Paola Trionfi, docente Master di alimentazione sostenibile presso Università degli studi di Padova, ristorazione collettiva AIAB, ricorda che ‘l‘autonomia di alcuni istituti può comportare la gestione autonoma del servizio mensa, come avviene anche nel Comune di Roma’ dove fino a quest’anno gli istituti scolastici hanno potuto scegliere tra il servizio centralizzato o indire una propria gara d’appalto per un servizio uguale, ma con un’ azienda di ristorazione collettiva diversa. Dall’anno prossimo tornerà ad essere un servizio centralizzato con un operatore affidatario unico. A Roma ‘i due servizi non si sovrappongono, mantengono le stesse indicazioni del capitolato, cambiano i fornitori e la gestione interna‘.

Michela Facchinetti funzionaria promotrice di appalti verdi, ritiene che ‘se la scuola è in grado di fare un buon capitolato, di valutare bene le offerte e di controllare l’esecuzione questo, potrebbe semplificare l’accesso di aziende più piccole‘, tuttavia evidenzia eventuali rischi: ‘se nella stessa mensa operano due fornitori potrebbe crearsi una disparità tra gli utenti e questo non mi pare corretto‘.
Secondo l’avvocato Alessandra Bircolotti, che assiste le associazioni dei genitori di Perugia nella dialettica con il Comune per ottenere una mensa di qualità, sostiene che questa apertura ‘costituirebbe un’ottima opportunità di miglioramento del servizio e un forte stimolo per gli operatori affidatari a migliorarsi‘.
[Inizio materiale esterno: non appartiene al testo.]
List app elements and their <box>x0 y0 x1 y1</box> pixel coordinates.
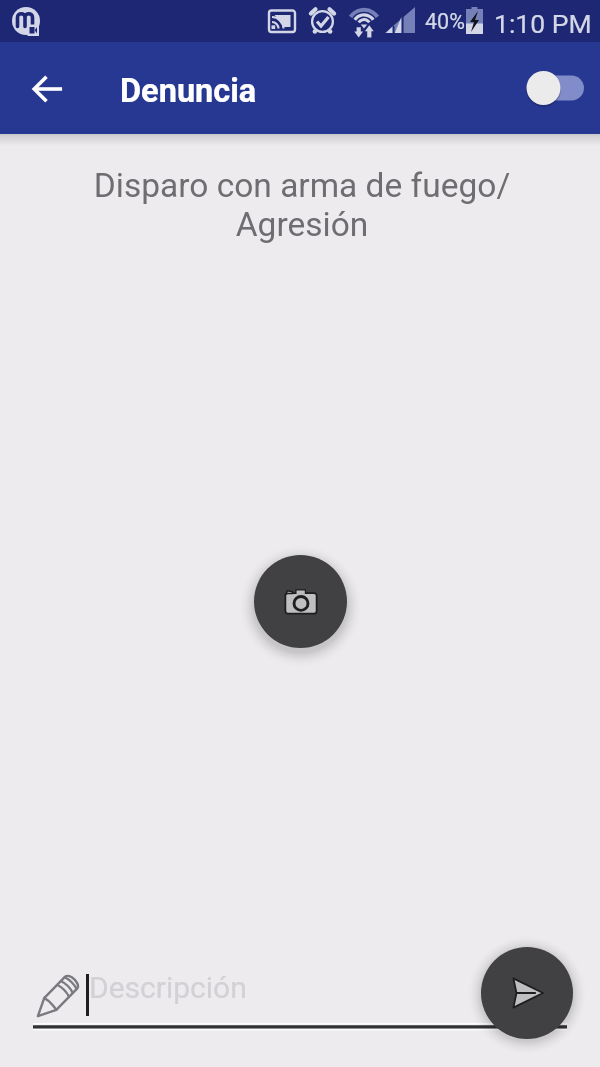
staticText: 1:10 PM <box>494 8 592 39</box>
button[interactable]: Interruptor <box>516 63 592 113</box>
button[interactable]: Enviar <box>481 947 573 1039</box>
button[interactable]: Atrás <box>24 65 72 113</box>
staticText: 40% <box>425 9 465 34</box>
staticText: Disparo con arma de fuego/ Agresión <box>2 166 600 244</box>
staticText: Descripción <box>89 970 247 1005</box>
staticText: Denuncia <box>120 72 257 110</box>
button[interactable]: Tomar foto <box>254 555 347 648</box>
button[interactable]: Descripción <box>33 962 473 1026</box>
L’avvocato Vecchione, che difende il diritto delle famiglie di scegliere tra il servizio pubblico e l’autorefezione, ritiene che la scelta operata dal dirigente di San Giorgio Cremano, avallata dall’USR della Campania, non sia affatto rivoluzionaria, piuttosto rispolvera un concetto che era andato perduto. ‘Nella realtà, invece, gli istituti scolastici, ed in particolare i refettori, sono strutture delle scuole che devono e possono essere organizzate in piena autonomia dai dirigenti, orientati anche dalle decisioni prese dai Consigli di Istituto, in cui è rappresentata la componente genitoriale, cliente del servizio. Si tratta di strutture che non appartengono ai Comuni che in esse svolgono solo un servizio, seppure di indubbio supporto alla didattica.
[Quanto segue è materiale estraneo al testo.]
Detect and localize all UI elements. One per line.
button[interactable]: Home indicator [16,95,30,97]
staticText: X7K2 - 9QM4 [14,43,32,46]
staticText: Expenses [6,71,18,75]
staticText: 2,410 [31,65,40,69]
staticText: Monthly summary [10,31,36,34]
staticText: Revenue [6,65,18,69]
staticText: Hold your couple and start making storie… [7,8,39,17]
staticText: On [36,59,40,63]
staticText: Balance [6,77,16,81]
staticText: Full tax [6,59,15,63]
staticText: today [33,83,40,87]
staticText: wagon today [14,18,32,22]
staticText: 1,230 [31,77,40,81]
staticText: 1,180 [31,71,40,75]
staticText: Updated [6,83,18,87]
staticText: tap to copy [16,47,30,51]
Alla luce delle norme e dei principi sanciti dalla giurisprudenza, l’esistenza di un servizio parallelo gestito dalla scuola non potrà vanificare il diritto di scelta all’autorefezione, ma unitamente a questa potrà certamente servire da stimolo per un miglioramento del servizio pubblico, sotto il profilo economico e qualitativo. Infine, la possibilità per gli istituti di organizzarsi in autonomia – fermo il riconoscimento del diritto al “pasto da casa” – potrà consentire l’ordinario avvio del tempo pieno in quelle centinaia di scuole che lo prevedono, ma che non riescono a dargli concretezza  a causa delle inefficenze dei Comuni, incapaci di avviare un servizio pubblico sin dal primo giorno di scuola‘.
Un aspetto che ritorna frequente nelle cronache che riguardano la mensa è il fatto che tutte le iniziative che hanno segnato una ‘svolta’ nel servizio di refezione scolastica, sono avvenute a fronte di una problema di natura economica: l’aumento delle tariffe.